Question

in the lecture on mean value theorem (MVT) , it was said that if f'(x)=0 then the function f is constant in the interval a 12 years ago

Answer 1

The statement in the lecture is that if f'=0, f is constant. It wasn't specified as being constant over some specific interval, but implicitly it is constant over the entire domain for which f exists and f'=0.

The way we prove this is to use this form of the MVT:\[f(b)=f(a)+f'(c)(b-a)\]This is simply a rearrangement of the original form in which the MVT was presented, but it allows us to see at once that if f'=0, then the part after the plus sign goes away and we're left with f(b)=f(a). And here's the piece that answers your question: this is true for any two points a and b that we choose. Therefore f has to be constant.

Answer 2

It is possible for f(a) = f(b) and c to be a critical point such that f'(c)=0 .The function can then be a non const

ex : a parabola : y=x^2 in the domain (a,b)=(-1,1)
f(-1)=1 f(1)=1
take c=0; f'(c)=2x=0

f(a)=f(b) & f'(c)=0 but function is not const in (-1,1)

Answer 3

In your example, f'=0 at a particular point. This is not enough to satisfy the corollary of MVT we are discussing. The condition is that f'=0 over the relevant domain. Prof. Jerison did not state the condition in exactly these terms, but it is clear from the context that the condition requires f'=0 at every point in the relevant domain, not just at some individual point.

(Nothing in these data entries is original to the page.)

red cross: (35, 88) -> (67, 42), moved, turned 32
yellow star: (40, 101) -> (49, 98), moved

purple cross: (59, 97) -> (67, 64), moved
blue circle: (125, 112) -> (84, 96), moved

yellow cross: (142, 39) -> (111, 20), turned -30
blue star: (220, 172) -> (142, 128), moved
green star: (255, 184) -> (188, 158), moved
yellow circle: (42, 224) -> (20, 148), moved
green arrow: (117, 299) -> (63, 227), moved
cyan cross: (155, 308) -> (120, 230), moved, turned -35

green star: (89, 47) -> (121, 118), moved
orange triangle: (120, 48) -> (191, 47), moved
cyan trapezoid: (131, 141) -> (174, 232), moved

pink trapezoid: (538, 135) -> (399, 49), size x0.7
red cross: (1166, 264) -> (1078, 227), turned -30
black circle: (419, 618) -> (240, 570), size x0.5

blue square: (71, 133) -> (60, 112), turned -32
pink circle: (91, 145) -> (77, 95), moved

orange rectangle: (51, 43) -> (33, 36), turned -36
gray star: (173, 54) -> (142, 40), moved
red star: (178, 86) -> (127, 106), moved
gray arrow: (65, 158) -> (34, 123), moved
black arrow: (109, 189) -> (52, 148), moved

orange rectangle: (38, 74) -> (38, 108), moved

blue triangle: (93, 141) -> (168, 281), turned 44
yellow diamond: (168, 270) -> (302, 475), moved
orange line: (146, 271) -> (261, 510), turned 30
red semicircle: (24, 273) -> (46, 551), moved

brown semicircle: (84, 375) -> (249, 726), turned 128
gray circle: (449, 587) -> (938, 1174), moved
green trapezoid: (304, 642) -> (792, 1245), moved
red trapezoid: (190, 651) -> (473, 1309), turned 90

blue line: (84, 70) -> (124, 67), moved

You may have consciously or unconsciously rejected this interpretation on the basis that when f'=0 at every point in the domain, the conclusion that f is constant seems too obvious to require proof. This is the main difficulty students have with the MVT: it tells us something that doesn't seem to require proof. Yet it does require proof, and it's absolutely crucial ("the key to everything," as Prof. Jerison says), because MVT provides the theoretical foundation on which the Fundamental Theorem of Calculus (which comes up a little later) is built.